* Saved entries
——————————

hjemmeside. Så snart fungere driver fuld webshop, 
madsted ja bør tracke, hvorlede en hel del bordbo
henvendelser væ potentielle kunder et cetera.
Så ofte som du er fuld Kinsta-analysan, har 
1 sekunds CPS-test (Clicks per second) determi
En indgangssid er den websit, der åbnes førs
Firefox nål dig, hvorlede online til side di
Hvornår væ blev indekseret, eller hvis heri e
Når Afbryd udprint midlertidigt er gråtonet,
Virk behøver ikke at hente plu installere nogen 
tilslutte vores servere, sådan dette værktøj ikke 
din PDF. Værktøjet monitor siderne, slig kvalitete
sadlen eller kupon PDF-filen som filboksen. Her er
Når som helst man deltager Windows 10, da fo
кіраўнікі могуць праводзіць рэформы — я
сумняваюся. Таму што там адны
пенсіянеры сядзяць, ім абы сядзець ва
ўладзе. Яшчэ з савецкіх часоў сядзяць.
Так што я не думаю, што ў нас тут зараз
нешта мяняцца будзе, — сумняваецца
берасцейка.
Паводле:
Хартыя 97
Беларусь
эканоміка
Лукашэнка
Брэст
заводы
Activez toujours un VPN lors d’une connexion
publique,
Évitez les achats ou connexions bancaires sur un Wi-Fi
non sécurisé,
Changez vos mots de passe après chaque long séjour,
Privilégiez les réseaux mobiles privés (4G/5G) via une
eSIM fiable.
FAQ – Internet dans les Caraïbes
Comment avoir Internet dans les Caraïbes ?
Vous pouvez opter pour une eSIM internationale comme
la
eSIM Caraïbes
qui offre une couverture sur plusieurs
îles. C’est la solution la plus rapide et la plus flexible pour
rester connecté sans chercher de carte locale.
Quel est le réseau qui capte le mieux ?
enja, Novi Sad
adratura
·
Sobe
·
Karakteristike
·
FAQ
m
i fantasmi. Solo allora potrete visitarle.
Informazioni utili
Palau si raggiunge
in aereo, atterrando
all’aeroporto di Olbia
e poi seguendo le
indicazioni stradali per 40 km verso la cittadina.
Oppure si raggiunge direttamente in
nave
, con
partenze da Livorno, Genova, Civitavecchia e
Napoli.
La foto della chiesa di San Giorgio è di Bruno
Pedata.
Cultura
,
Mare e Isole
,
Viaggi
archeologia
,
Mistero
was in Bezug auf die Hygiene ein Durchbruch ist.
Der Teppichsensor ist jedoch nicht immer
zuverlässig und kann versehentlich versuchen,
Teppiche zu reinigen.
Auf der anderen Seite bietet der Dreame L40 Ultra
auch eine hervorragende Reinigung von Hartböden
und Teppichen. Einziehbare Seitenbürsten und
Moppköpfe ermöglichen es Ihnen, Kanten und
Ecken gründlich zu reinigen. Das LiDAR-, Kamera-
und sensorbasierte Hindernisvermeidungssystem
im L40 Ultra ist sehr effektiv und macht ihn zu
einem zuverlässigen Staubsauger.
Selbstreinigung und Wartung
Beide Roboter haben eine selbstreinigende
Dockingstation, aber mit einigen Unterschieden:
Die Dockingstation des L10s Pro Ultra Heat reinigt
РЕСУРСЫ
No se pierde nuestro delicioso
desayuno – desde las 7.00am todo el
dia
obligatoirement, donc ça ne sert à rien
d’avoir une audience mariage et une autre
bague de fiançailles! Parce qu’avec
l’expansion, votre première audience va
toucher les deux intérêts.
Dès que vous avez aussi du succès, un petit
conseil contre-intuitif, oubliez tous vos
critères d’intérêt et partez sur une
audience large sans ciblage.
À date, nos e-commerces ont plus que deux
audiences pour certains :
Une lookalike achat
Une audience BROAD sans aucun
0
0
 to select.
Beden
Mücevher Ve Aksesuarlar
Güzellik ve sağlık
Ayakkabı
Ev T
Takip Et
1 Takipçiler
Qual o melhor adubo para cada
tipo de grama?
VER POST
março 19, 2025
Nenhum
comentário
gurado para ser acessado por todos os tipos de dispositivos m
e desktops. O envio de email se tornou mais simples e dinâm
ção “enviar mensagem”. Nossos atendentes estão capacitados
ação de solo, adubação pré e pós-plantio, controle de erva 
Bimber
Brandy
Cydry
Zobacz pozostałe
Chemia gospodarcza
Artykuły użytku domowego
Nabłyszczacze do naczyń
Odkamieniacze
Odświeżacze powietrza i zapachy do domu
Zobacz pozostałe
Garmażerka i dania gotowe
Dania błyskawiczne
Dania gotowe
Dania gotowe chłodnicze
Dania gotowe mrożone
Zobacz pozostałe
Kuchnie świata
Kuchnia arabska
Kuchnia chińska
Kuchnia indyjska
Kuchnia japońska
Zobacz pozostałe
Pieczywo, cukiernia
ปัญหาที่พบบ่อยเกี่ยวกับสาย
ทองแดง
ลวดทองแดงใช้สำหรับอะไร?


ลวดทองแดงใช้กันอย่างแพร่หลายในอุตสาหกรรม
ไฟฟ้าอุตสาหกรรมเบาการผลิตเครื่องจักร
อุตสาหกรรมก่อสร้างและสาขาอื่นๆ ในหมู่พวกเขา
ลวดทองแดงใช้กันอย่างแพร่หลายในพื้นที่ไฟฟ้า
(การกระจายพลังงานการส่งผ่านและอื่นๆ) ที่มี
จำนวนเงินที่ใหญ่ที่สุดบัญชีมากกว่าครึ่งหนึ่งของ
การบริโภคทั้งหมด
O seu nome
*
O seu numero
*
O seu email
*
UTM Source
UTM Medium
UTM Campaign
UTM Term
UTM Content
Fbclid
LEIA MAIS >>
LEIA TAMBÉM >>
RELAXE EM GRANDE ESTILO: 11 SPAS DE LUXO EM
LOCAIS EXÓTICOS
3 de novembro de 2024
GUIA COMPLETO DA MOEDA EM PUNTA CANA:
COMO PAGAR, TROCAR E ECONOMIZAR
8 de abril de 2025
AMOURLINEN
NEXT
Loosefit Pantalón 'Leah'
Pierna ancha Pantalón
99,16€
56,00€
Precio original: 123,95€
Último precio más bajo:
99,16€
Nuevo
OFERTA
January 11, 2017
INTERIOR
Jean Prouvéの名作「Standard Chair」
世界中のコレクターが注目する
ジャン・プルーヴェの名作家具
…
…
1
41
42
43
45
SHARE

——————————

* Work required
Give the entries again in full, with nothing changed.

* Response area
hjemmeside. Så snart fungere driver fuld webshop, 
madsted ja bør tracke, hvorlede en hel del bordbo
henvendelser væ potentielle kunder et cetera.
Så ofte som du er fuld Kinsta-analysan, har 
1 sekunds CPS-test (Clicks per second) determi
En indgangssid er den websit, der åbnes førs
Firefox nål dig, hvorlede online til side di
Hvornår væ blev indekseret, eller hvis heri e
Når Afbryd udprint midlertidigt er gråtonet,
Virk behøver ikke at hente plu installere nogen 
tilslutte vores servere, sådan dette værktøj ikke 
din PDF. Værktøjet monitor siderne, slig kvalitete
sadlen eller kupon PDF-filen som filboksen. Her er
Når som helst man deltager Windows 10, da fo
кіраўнікі могуць праводзіць рэформы — я
сумняваюся. Таму што там адны
пенсіянеры сядзяць, ім абы сядзець ва
ўладзе. Яшчэ з савецкіх часоў сядзяць.
Так што я не думаю, што ў нас тут зараз
нешта мяняцца будзе, — сумняваецца
берасцейка.
Паводле:
Хартыя 97
Беларусь
эканоміка
Лукашэнка
Брэст
заводы
Activez toujours un VPN lors d’une connexion
publique,
Évitez les achats ou connexions bancaires sur un Wi-Fi
non sécurisé,
Changez vos mots de passe après chaque long séjour,
Privilégiez les réseaux mobiles privés (4G/5G) via une
eSIM fiable.
FAQ – Internet dans les Caraïbes
Comment avoir Internet dans les Caraïbes ?
Vous pouvez opter pour une eSIM internationale comme
la
eSIM Caraïbes
qui offre une couverture sur plusieurs
îles. C’est la solution la plus rapide et la plus flexible pour
rester connecté sans chercher de carte locale.
Quel est le réseau qui capte le mieux ?
enja, Novi Sad
adratura
·
Sobe
·
Karakteristike
·
FAQ
m
i fantasmi. Solo allora potrete visitarle.
Informazioni utili
Palau si raggiunge
in aereo, atterrando
all’aeroporto di Olbia
e poi seguendo le
indicazioni stradali per 40 km verso la cittadina.
Oppure si raggiunge direttamente in
nave
, con
partenze da Livorno, Genova, Civitavecchia e
Napoli.
La foto della chiesa di San Giorgio è di Bruno
Pedata.
Cultura
,
Mare e Isole
,
Viaggi
archeologia
,
Mistero
was in Bezug auf die Hygiene ein Durchbruch ist.
Der Teppichsensor ist jedoch nicht immer
zuverlässig und kann versehentlich versuchen,
Teppiche zu reinigen.
Auf der anderen Seite bietet der Dreame L40 Ultra
auch eine hervorragende Reinigung von Hartböden
und Teppichen. Einziehbare Seitenbürsten und
Moppköpfe ermöglichen es Ihnen, Kanten und
Ecken gründlich zu reinigen. Das LiDAR-, Kamera-
und sensorbasierte Hindernisvermeidungssystem
im L40 Ultra ist sehr effektiv und macht ihn zu
einem zuverlässigen Staubsauger.
Selbstreinigung und Wartung
Beide Roboter haben eine selbstreinigende
Dockingstation, aber mit einigen Unterschieden:
Die Dockingstation des L10s Pro Ultra Heat reinigt
РЕСУРСЫ
No se pierde nuestro delicioso
desayuno – desde las 7.00am todo el
dia
obligatoirement, donc ça ne sert à rien
d’avoir une audience mariage et une autre
bague de fiançailles! Parce qu’avec
l’expansion, votre première audience va
toucher les deux intérêts.
Dès que vous avez aussi du succès, un petit
conseil contre-intuitif, oubliez tous vos
critères d’intérêt et partez sur une
audience large sans ciblage.
À date, nos e-commerces ont plus que deux
audiences pour certains :
Une lookalike achat
Une audience BROAD sans aucun
0
0
 to select.
Beden
Mücevher Ve Aksesuarlar
Güzellik ve sağlık
Ayakkabı
Ev T
Takip Et
1 Takipçiler
Qual o melhor adubo para cada
tipo de grama?
VER POST
março 19, 2025
Nenhum
comentário
gurado para ser acessado por todos os tipos de dispositivos m
e desktops. O envio de email se tornou mais simples e dinâm
ção “enviar mensagem”. Nossos atendentes estão capacitados
ação de solo, adubação pré e pós-plantio, controle de erva 
Bimber
Brandy
Cydry
Zobacz pozostałe
Chemia gospodarcza
Artykuły użytku domowego
Nabłyszczacze do naczyń
Odkamieniacze
Odświeżacze powietrza i zapachy do domu
Zobacz pozostałe
Garmażerka i dania gotowe
Dania błyskawiczne
Dania gotowe
Dania gotowe chłodnicze
Dania gotowe mrożone
Zobacz pozostałe
Kuchnie świata
Kuchnia arabska
Kuchnia chińska
Kuchnia indyjska
Kuchnia japońska
Zobacz pozostałe
Pieczywo, cukiernia
ปัญหาที่พบบ่อยเกี่ยวกับสาย
ทองแดง
ลวดทองแดงใช้สำหรับอะไร?


ลวดทองแดงใช้กันอย่างแพร่หลายในอุตสาหกรรม
ไฟฟ้าอุตสาหกรรมเบาการผลิตเครื่องจักร
อุตสาหกรรมก่อสร้างและสาขาอื่นๆ ในหมู่พวกเขา
ลวดทองแดงใช้กันอย่างแพร่หลายในพื้นที่ไฟฟ้า
(การกระจายพลังงานการส่งผ่านและอื่นๆ) ที่มี
จำนวนเงินที่ใหญ่ที่สุดบัญชีมากกว่าครึ่งหนึ่งของ
การบริโภคทั้งหมด
O seu nome
*
O seu numero
*
O seu email
*
UTM Source
UTM Medium
UTM Campaign
UTM Term
UTM Content
Fbclid
LEIA MAIS >>
LEIA TAMBÉM >>
RELAXE EM GRANDE ESTILO: 11 SPAS DE LUXO EM
LOCAIS EXÓTICOS
3 de novembro de 2024
GUIA COMPLETO DA MOEDA EM PUNTA CANA:
COMO PAGAR, TROCAR E ECONOMIZAR
8 de abril de 2025
AMOURLINEN
NEXT
Loosefit Pantalón 'Leah'
Pierna ancha Pantalón
99,16€
56,00€
Precio original: 123,95€
Último precio más bajo:
99,16€
Nuevo
OFERTA
January 11, 2017
INTERIOR
Jean Prouvéの名作「Standard Chair」
世界中のコレクターが注目する
ジャン・プルーヴェの名作家具
…
…
1
41
42
43
45
SHARE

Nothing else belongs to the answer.